Zwischenzeitlich wurde die Verbundleitung ausführlich getestet. In der derzeitigen Situation ist eine reibungslose Versorgung von Wittlage nach Bissendorf mit ca. 10 bis 15 m³/h möglich. Besonders interessant ist dies für die Ortschaft Wulften. Wegen Arbeiten an der 380-kV-Erdverkabelung muss dort die Wasserversorgung von Seiten des Wasserwerks der Gemeinde Bissendorf unterbrochen werden. Hier wird nun der Wasserverband einspringen.

Bei dem Test gab es keinerlei Probleme, wie Dirk Rust und Wilhem Tiemeyer von der Gemeinde Bissendorf beziehungsweise dem Wasserverband Wittlage berichten konnten. Zu einem späteren Zeitpunkt wird noch eine Komplettversorgung des genannten Bereiches über das Wittlager Netz getestet. Für eine Vollversorgung des Bissendorfer Wassernetzes reicht der Druck derzeit allerdings nicht. Theoretisch ist aber bereits jetzt eine stabile Notversorgung über den Hochbehälter in Schledehausen möglich. Um eine höhere Menge bereitzustellen, ist der Bau einer Druckerhöhungsanlage im Netz Ostercappeln erforderlich.

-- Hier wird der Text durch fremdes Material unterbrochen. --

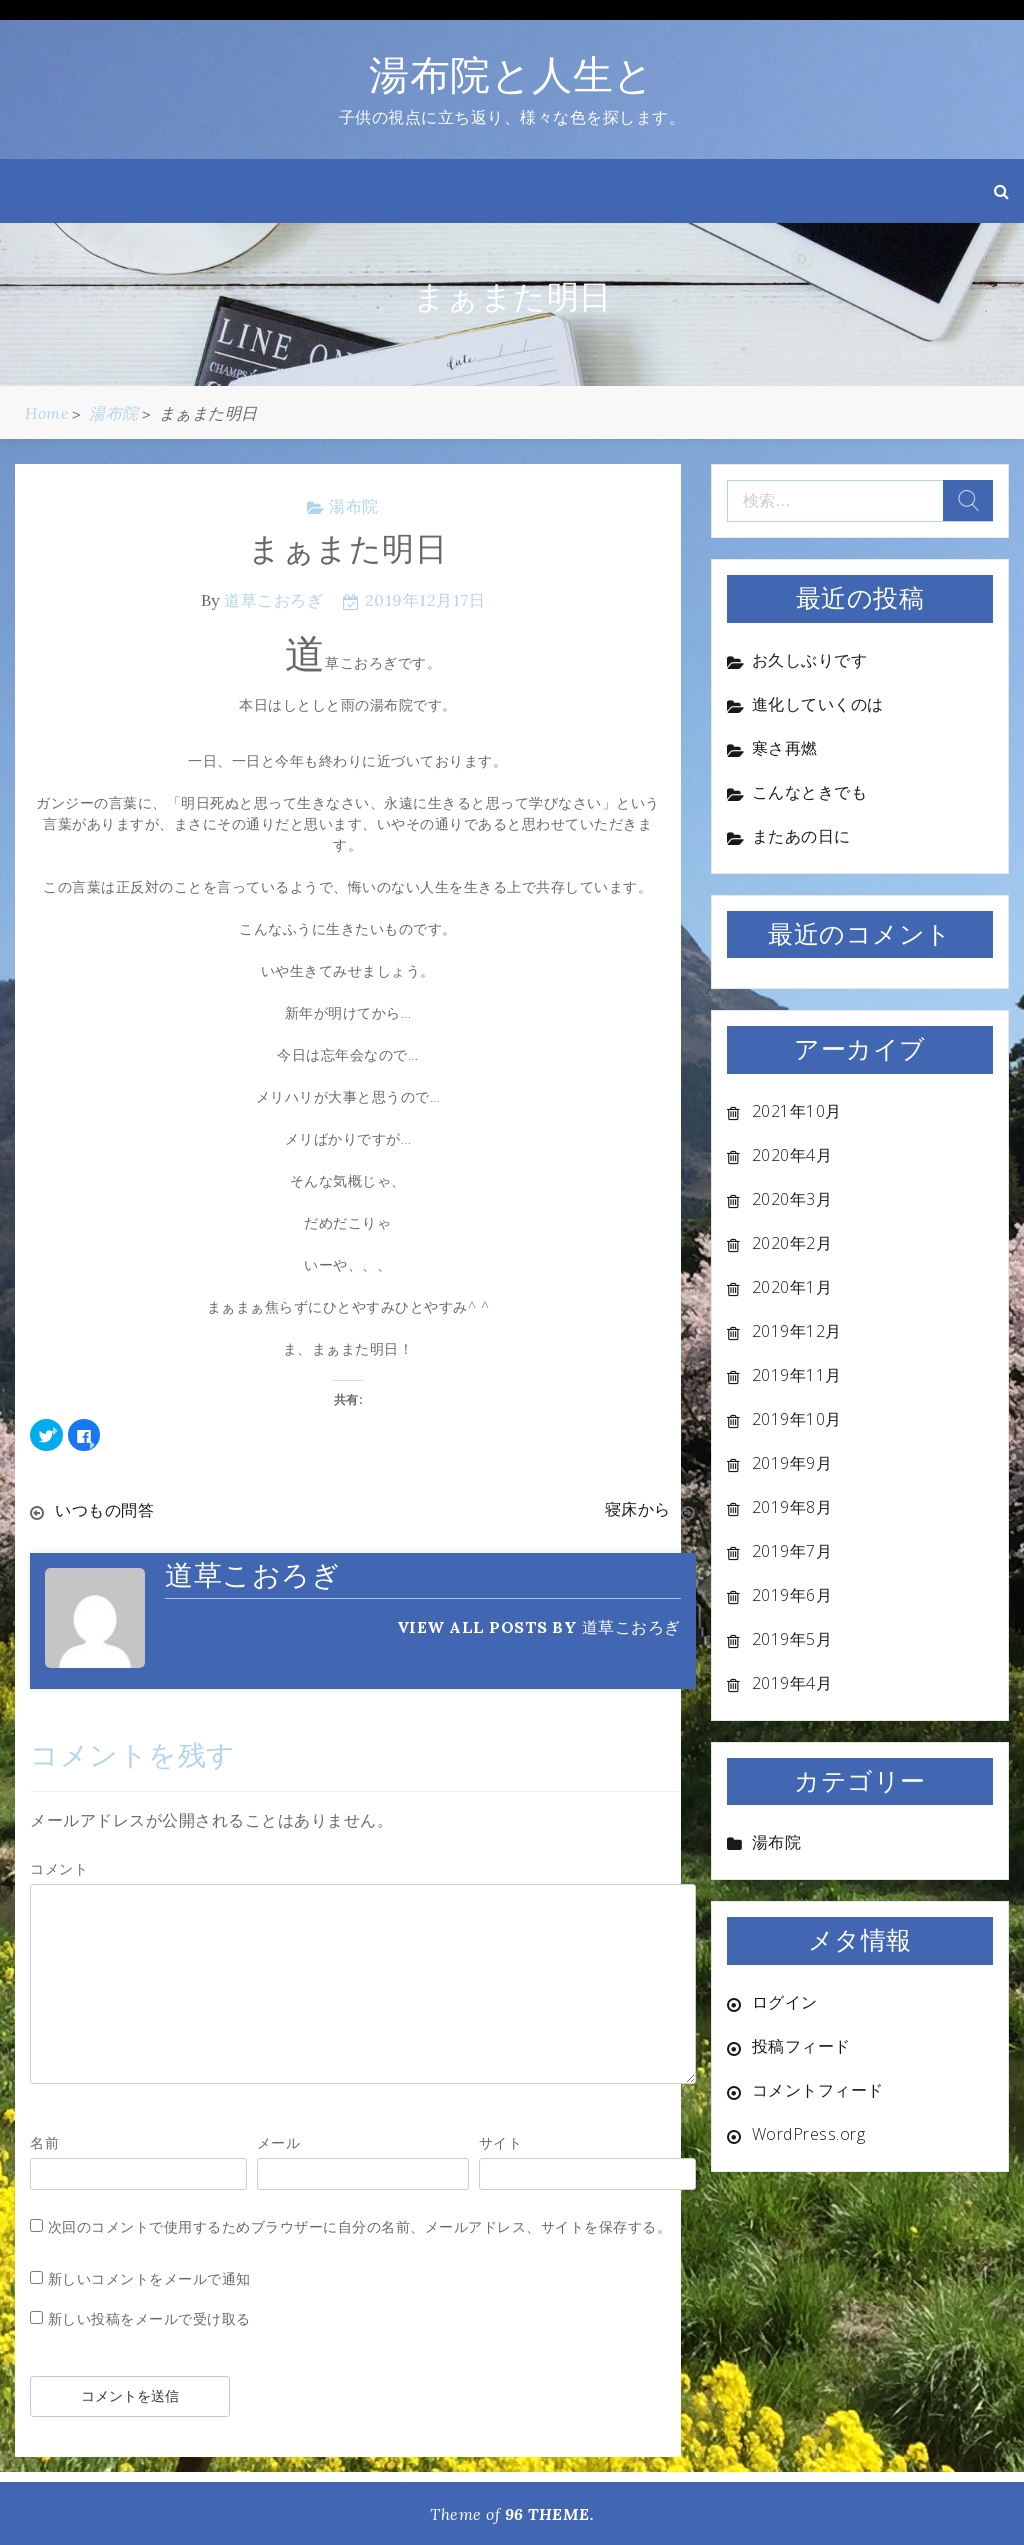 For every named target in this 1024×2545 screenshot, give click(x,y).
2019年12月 (797, 1331)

Die Hausanschlüsse entlang der Ostercappelner Straße werden aktuell projektiert und die Eigentümer entsprechend informiert. Geplant ist, alle Anschlüsse bis Ende Sommer 2026 fertigzustellen.

Durch die neue Notverbundleitung zwischen dem Wasserverband Wittlage und dem Wasserwerk der Gemeinde Bissendorf kann es zudem im Ortsteil Wulften aufgrund der vorhandenen Höhenunterschiede zu einem erhöhten Wasserdruck von etwa 8 bis 9 bar in der Hausinstallation kommen.

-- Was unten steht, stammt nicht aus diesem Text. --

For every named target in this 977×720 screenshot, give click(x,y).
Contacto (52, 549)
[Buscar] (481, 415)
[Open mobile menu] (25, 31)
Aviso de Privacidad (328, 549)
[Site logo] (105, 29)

Daher wird Eigentümern empfohlen die Hausinstallation ggf. durch einen Installateur dahingehend zu prüfen, ob ein Druckminderventil vorhanden ist. Der Druckminderer reguliert den Wasserdruck, der in das Haus gelangt und schützt so die Rohrleitungen und Armaturen vor Überdruck.

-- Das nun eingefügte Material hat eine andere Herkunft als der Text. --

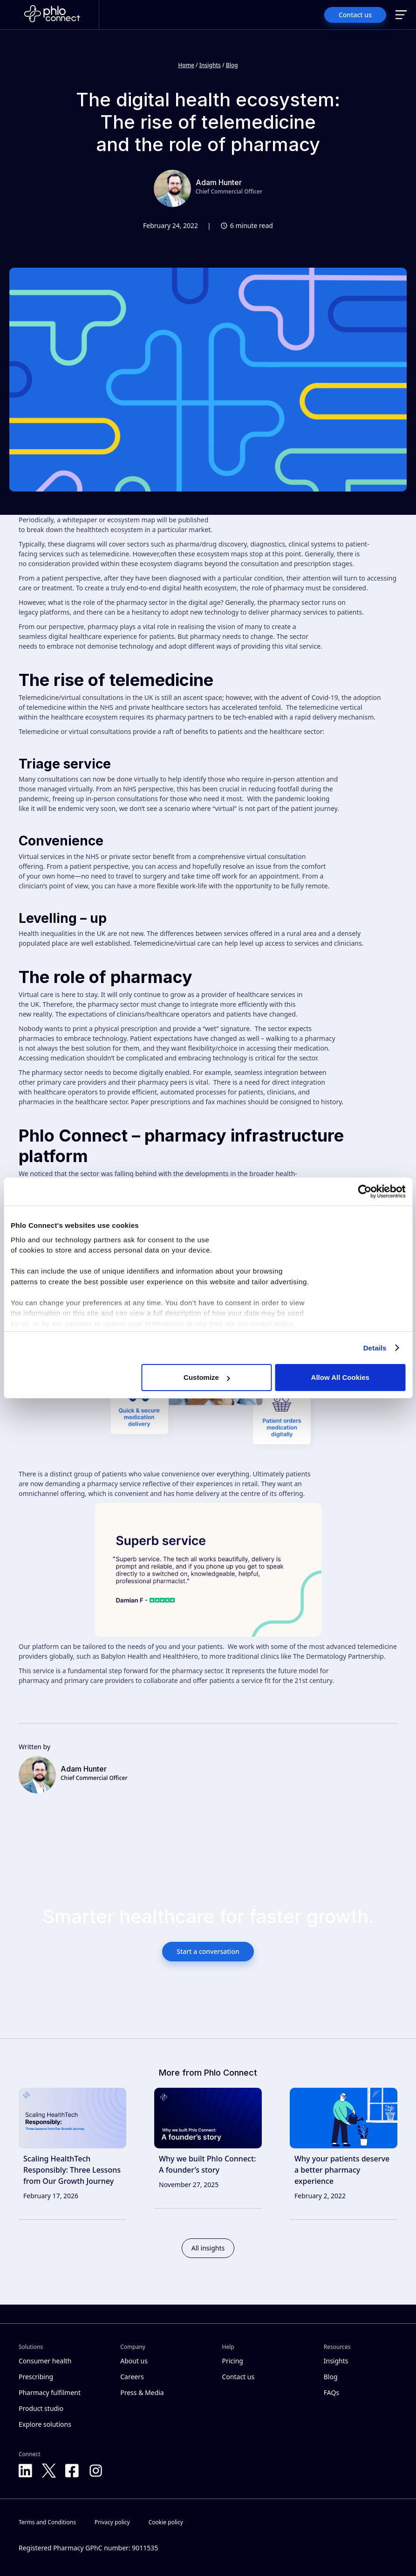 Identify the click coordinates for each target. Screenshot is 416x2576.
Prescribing (36, 2376)
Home (186, 65)
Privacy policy (112, 2522)
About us (134, 2360)
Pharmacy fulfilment (50, 2392)
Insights (210, 65)
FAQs (331, 2392)
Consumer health (45, 2360)
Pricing (232, 2360)
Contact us (238, 2376)
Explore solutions (45, 2424)
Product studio (41, 2408)
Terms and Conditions (47, 2522)
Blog (232, 65)
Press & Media (142, 2392)
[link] (72, 2154)
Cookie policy (166, 2522)
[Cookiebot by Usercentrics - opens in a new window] (364, 1191)
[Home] (52, 15)
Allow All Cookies (340, 1377)
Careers (131, 2376)
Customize (207, 1377)
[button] (401, 15)
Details (375, 1348) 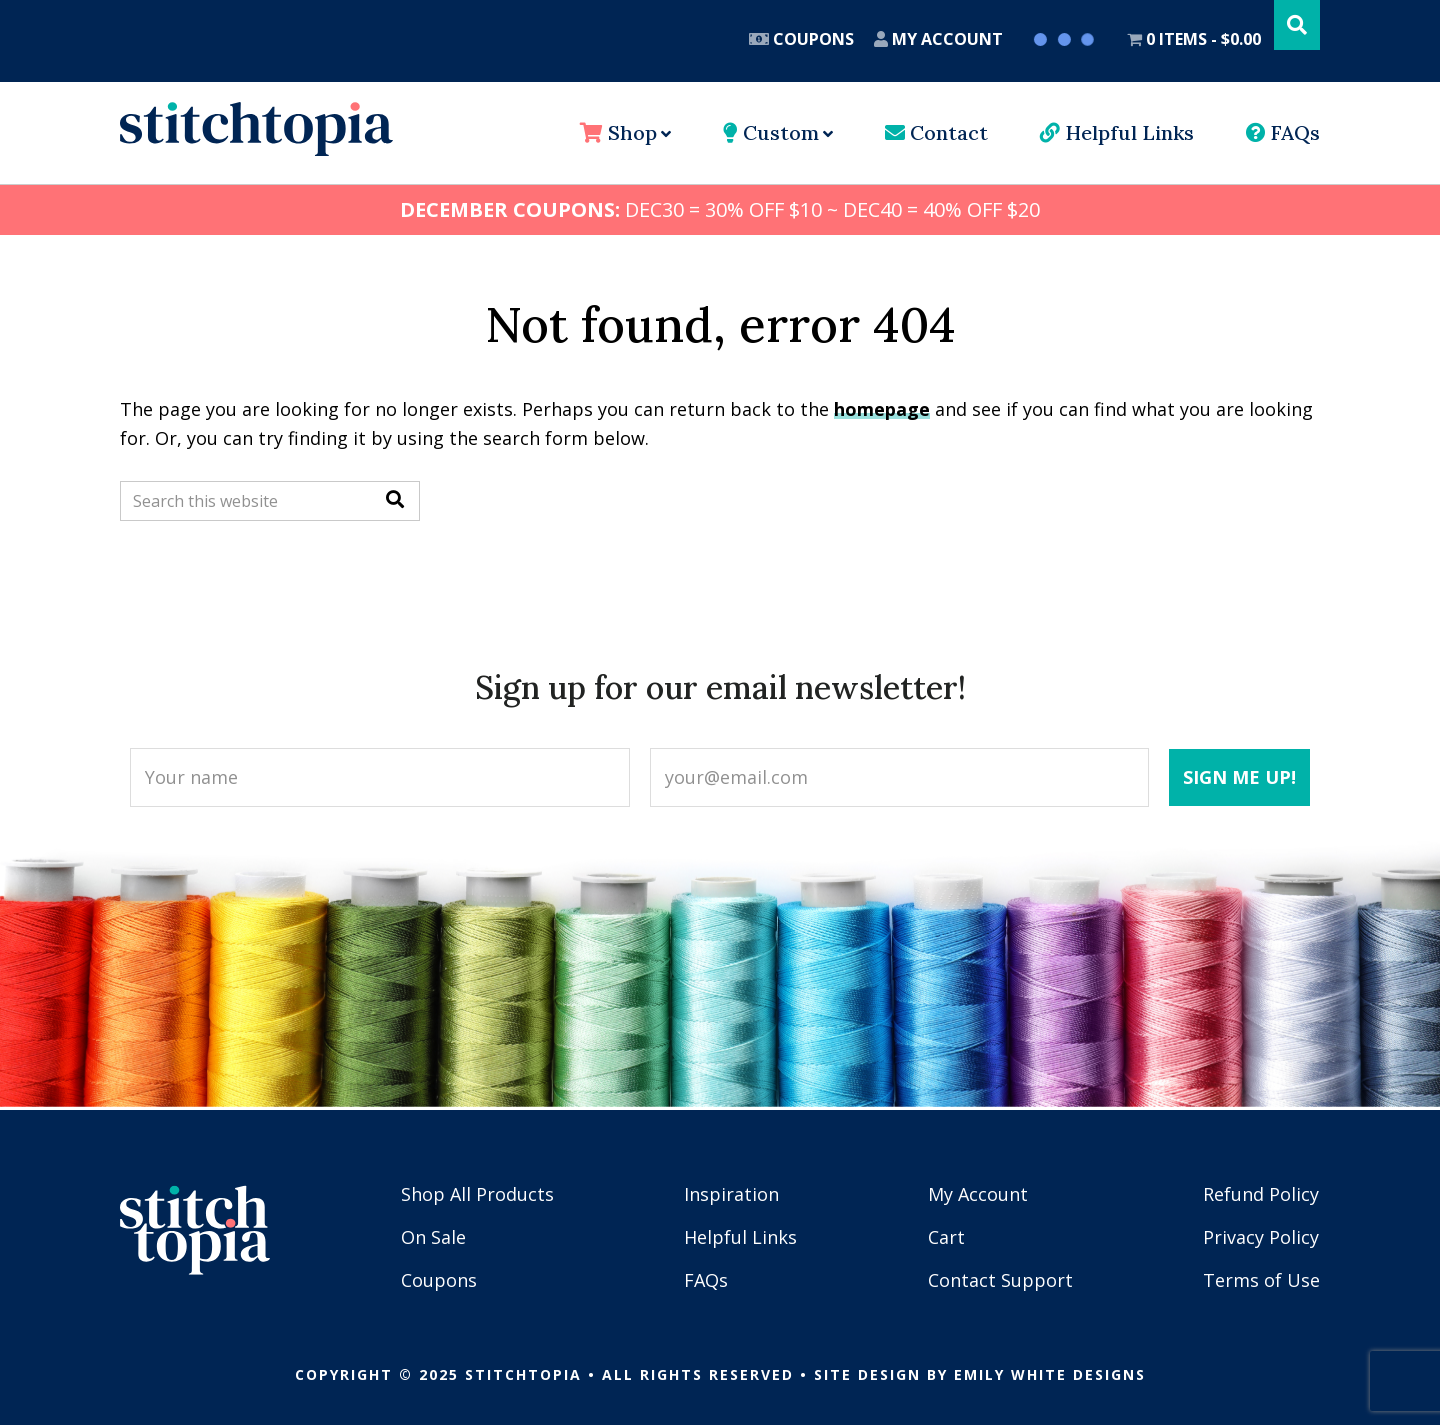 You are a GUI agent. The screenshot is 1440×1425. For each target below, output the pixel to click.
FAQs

Nach DIN 1988 ist ein Druckminderer ab Eingangsdruck von 5 bar Pflicht und daher häufig bereits installiert. Durch den Einsatz dieses Ventils wird nicht nur die Sicherheit der Hausinstallation erhöht, sondern auch der Wasserverbrauch optimiert, da der Druck auf ein angemessenes Niveau reguliert wird. Daher ist es ratsam, bei der Planung des Hausanschlusses oder bei eventuellen Umrüstungen einen Druckminderer zu installieren, um eine zuverlässige und effiziente Wasserversorgung zu gewährleisten.